Head over to Instagram and pick a random reel. Now scroll down and let the algorithm pick out suggestions for you. (Not your main timeline, mind you -- this gets you actual algorithmic suggestions.) The first few will be normal, but it gets incredibly disturbing very quickly. I did this last night and it was about 90% AI videos. They included:
1. Beautiful cakes and muffins that squirmed and then turned into puppies. (This sounds cute but is actually kind of disturbing.)
2. Rats. Big ass rats. And some cockroaches. A sandwich full of bugs.
3. Pretty women having their heads sliced up with sharp knives, which then demonstrated that they were actually made of "cake".
4. Monsters in what appear to be backyard surveillance cameras.
This was interspersed with random content that I actually look at, plus a few thirst traps. The closest description I have for it was "this is what a bad trip is like." The Internet in 2025 is nothing like MSN.
What do you think teenagers discussed over MSN Messenger exactly? The finer points of botanical knowledge?
If my teenage friends had been faceless alien monsters with no humanity whatsoever, it would have been pretty similar I guess. My friends were mostly just stoners and kids who liked to drink a little too much.
I guess you never stumbled down the liveleak and /b/ back alleys.
MSN Messenger allowed me to login with any number of clients. I used Trillian back in the day, with MSN, Yahoo, AIM and IRC all from one chat client.
It was free as in beer, at least, and "lock in" and "walled gardens" were never a concern.
Sorry, bullshit. You can also login today to $FAVORITE_IM_SERVICE with "unauthorized" 3rd party clients (or even often forgotten Jabber transports). Like today, there was a cat and mouse game between the server and the 3rd party clients, so they would not last long, and you'd run into many problems.
And definitely there was "lock in" and "walled gardens". MSN Messenger was the second "walled garden" service I've escaped ever since Internet was a thing. I literally remember the pain as it if was today. I would even claim the raison-d'etre for Jabber is precisely the IM walled gardens of this era.
And Jabber was then (ab)used (by Whatsapp, Google Talk, etc.) to create more centralized services..
> You can also login today to $FAVORITE_IM_SERVICE with "unauthorized" 3rd party clients (or even often forgotten Jabber transports). Like today, there was a cat and mouse game between the server and the 3rd party clients, so they would not last long, and you'd run into many problems.
Nah. MSN tolerated Trillian and Gaim/Pidgin and what have you; breaking changes were once-a-year at most.

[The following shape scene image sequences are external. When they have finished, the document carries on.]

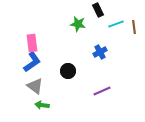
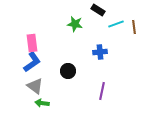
black rectangle: rotated 32 degrees counterclockwise
green star: moved 3 px left
blue cross: rotated 24 degrees clockwise
purple line: rotated 54 degrees counterclockwise
green arrow: moved 2 px up
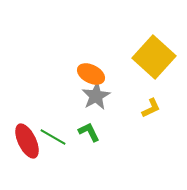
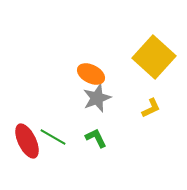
gray star: moved 1 px right, 2 px down; rotated 8 degrees clockwise
green L-shape: moved 7 px right, 6 px down
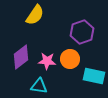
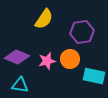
yellow semicircle: moved 9 px right, 4 px down
purple hexagon: rotated 10 degrees clockwise
purple diamond: moved 4 px left; rotated 60 degrees clockwise
pink star: rotated 18 degrees counterclockwise
cyan triangle: moved 19 px left, 1 px up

Skype was the first to really seriously block out third party clients, and it was a sea change.
> definitely there was "lock in" and "walled gardens".
In theory, but not so much in practice. There were high-quality multi-protocol IM clients available for every platform. You could talk to all your friends no matter which network they were on. I guess you couldn't do a cross-network group chat, but that wasn't something that ever really came up.